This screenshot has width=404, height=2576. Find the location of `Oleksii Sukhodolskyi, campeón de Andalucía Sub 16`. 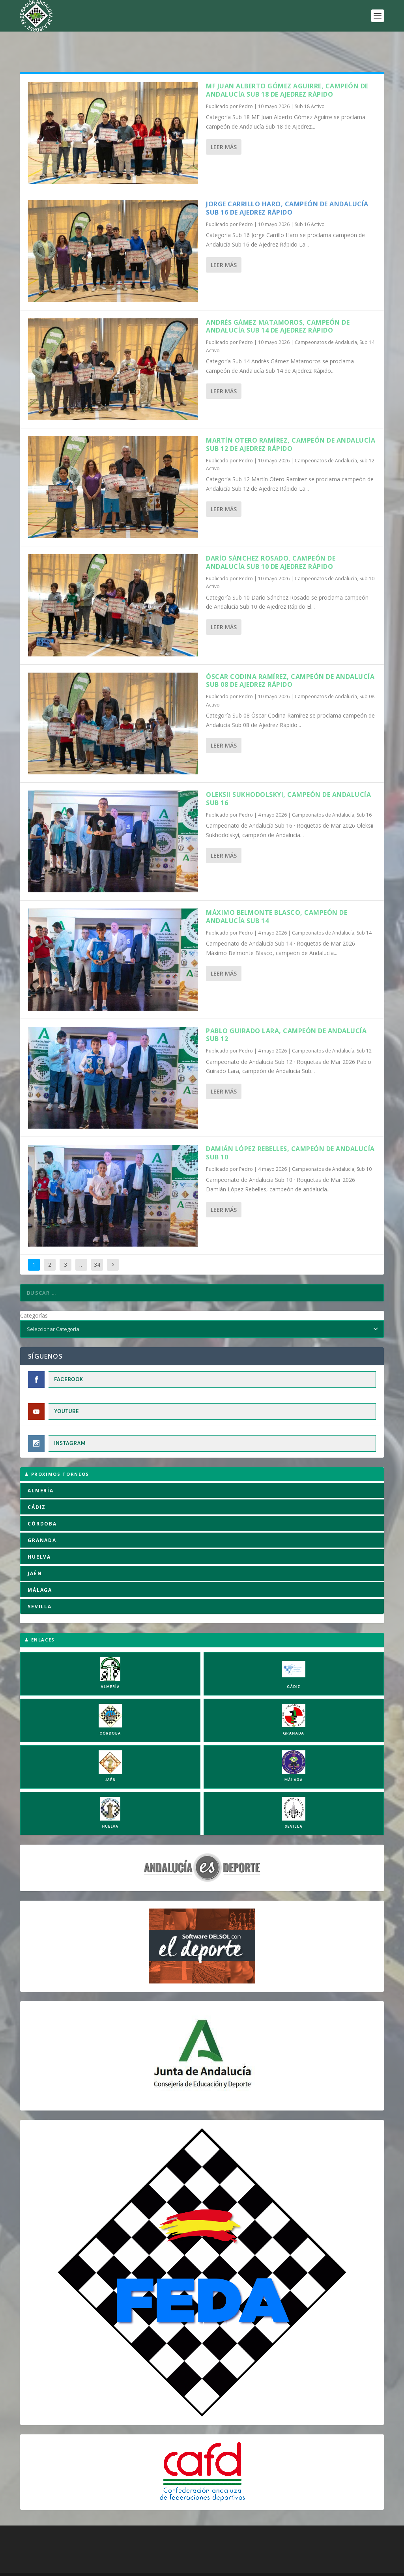

Oleksii Sukhodolskyi, campeón de Andalucía Sub 16 is located at coordinates (288, 774).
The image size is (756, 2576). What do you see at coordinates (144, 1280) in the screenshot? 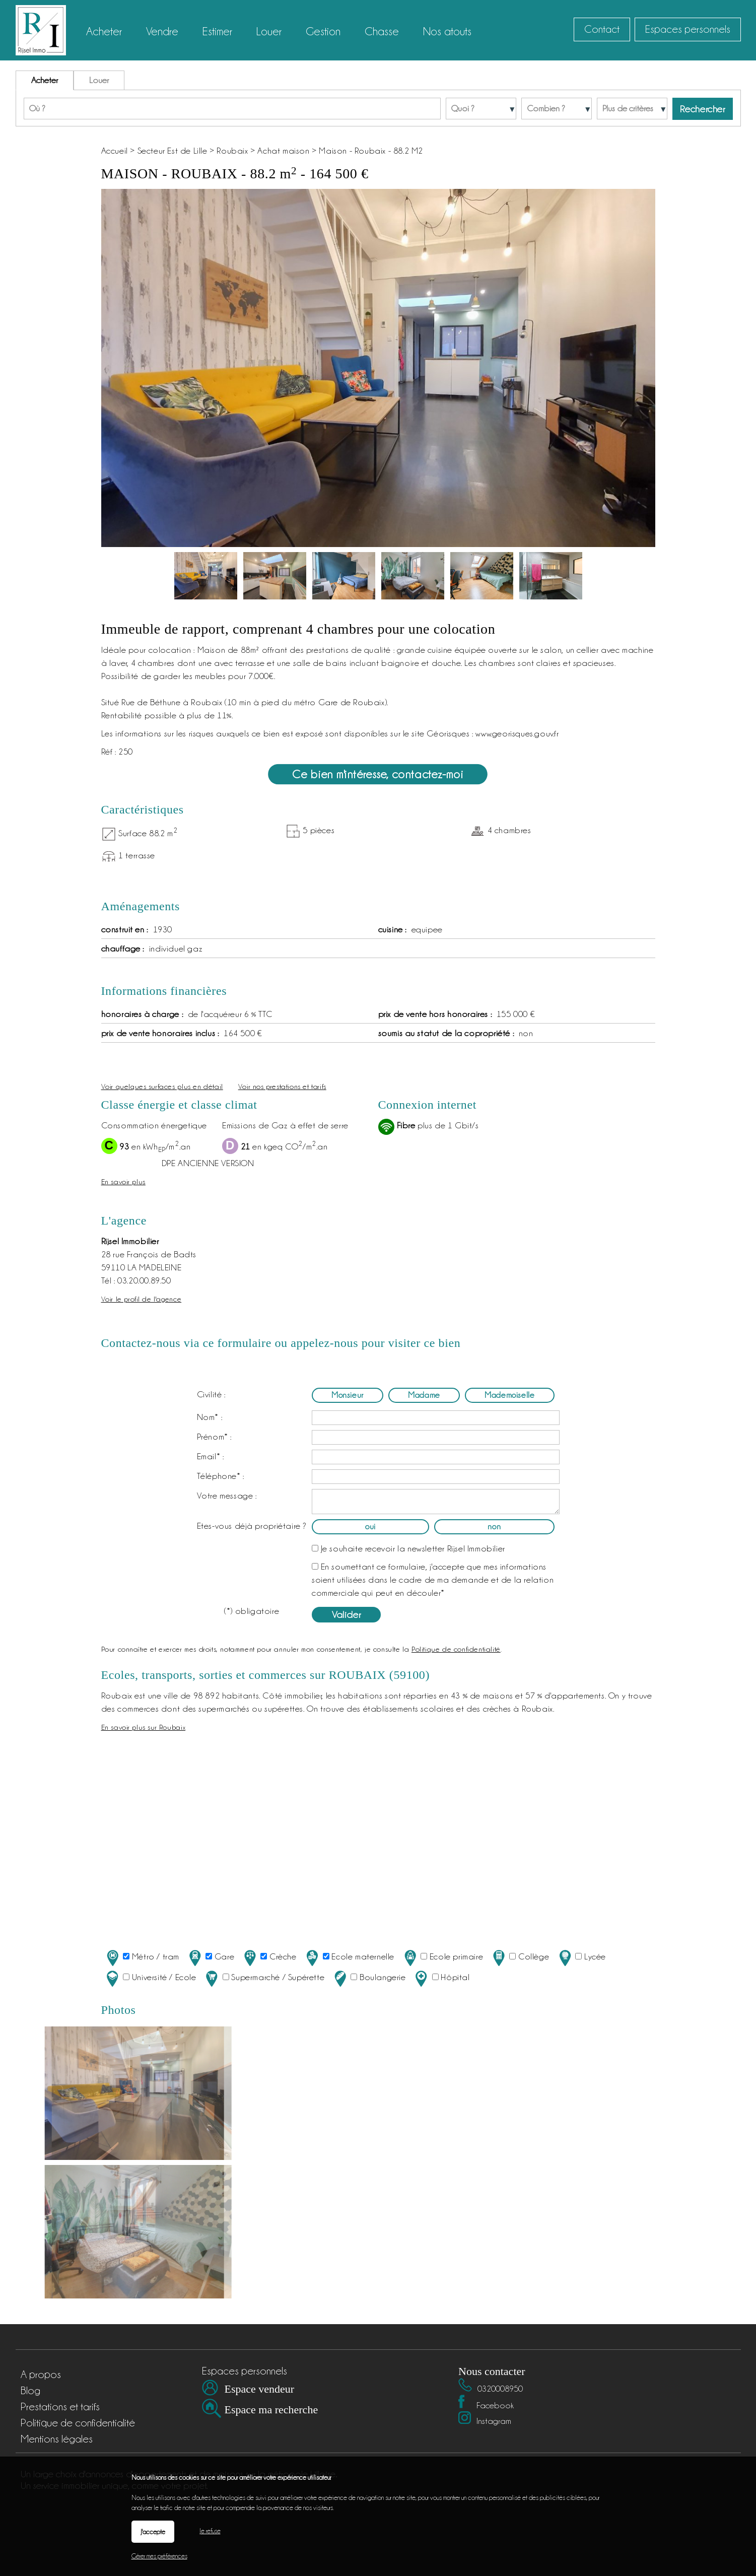
I see `03.20.00.89.50` at bounding box center [144, 1280].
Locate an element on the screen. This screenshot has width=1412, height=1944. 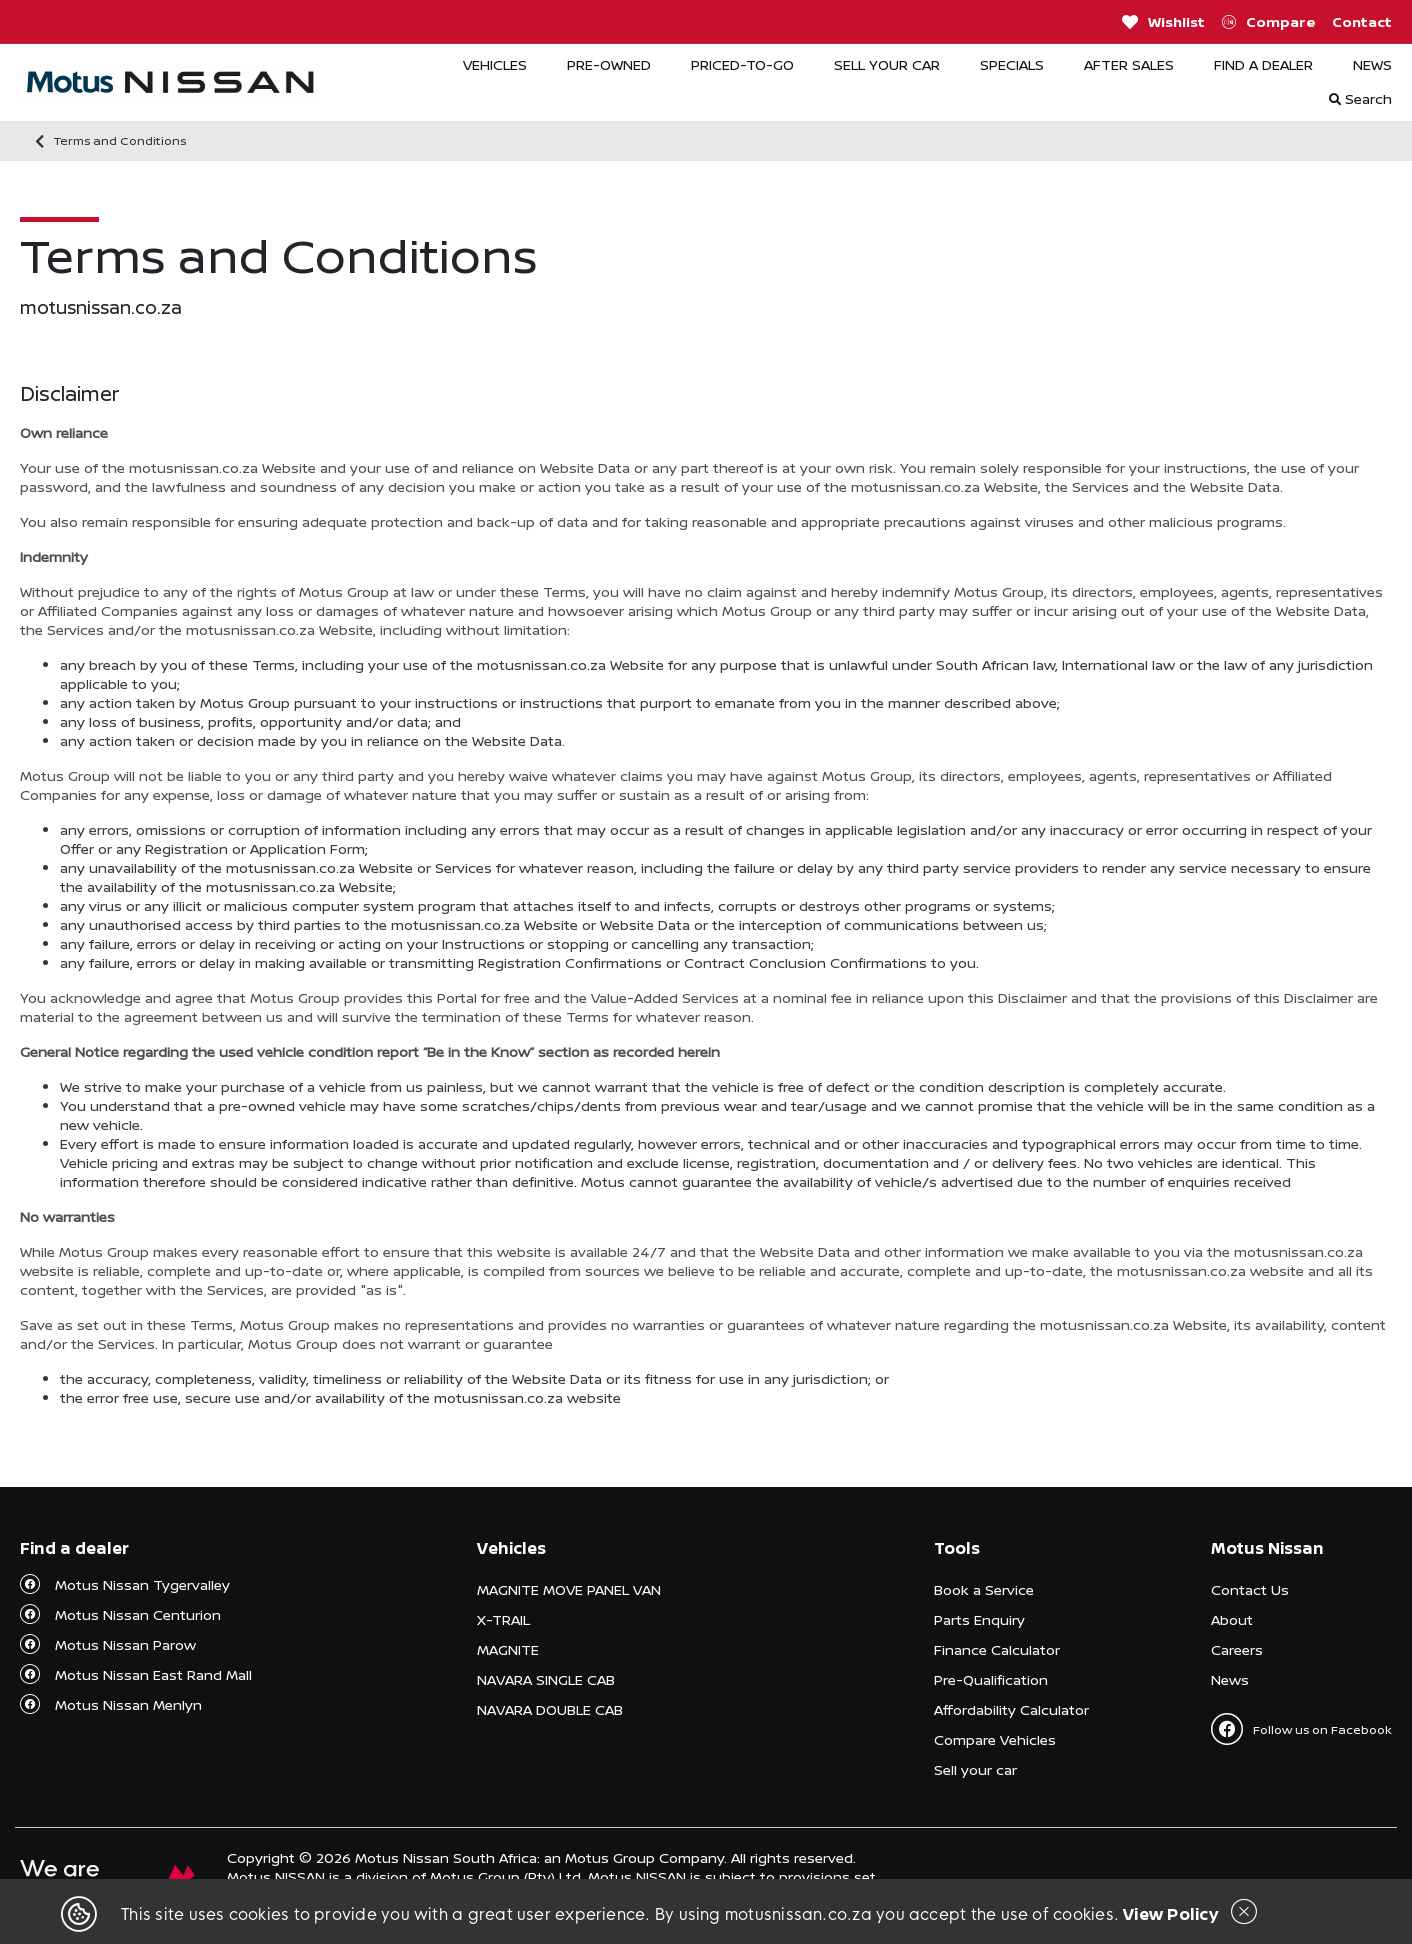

§ **WHAT IS EXPECTED**
Retype every entry above exactly and, please, skip the pictures.

§ **RESPONSE BELOW**
This screenshot has width=404, height=2576. Find the location of `Oleksii Sukhodolskyi, campeón de Andalucía Sub 16`. 

Oleksii Sukhodolskyi, campeón de Andalucía Sub 16 is located at coordinates (288, 774).
The image size is (756, 2576). What do you see at coordinates (144, 1280) in the screenshot? 
I see `03.20.00.89.50` at bounding box center [144, 1280].
Locate an element on the screen. This screenshot has width=1412, height=1944. 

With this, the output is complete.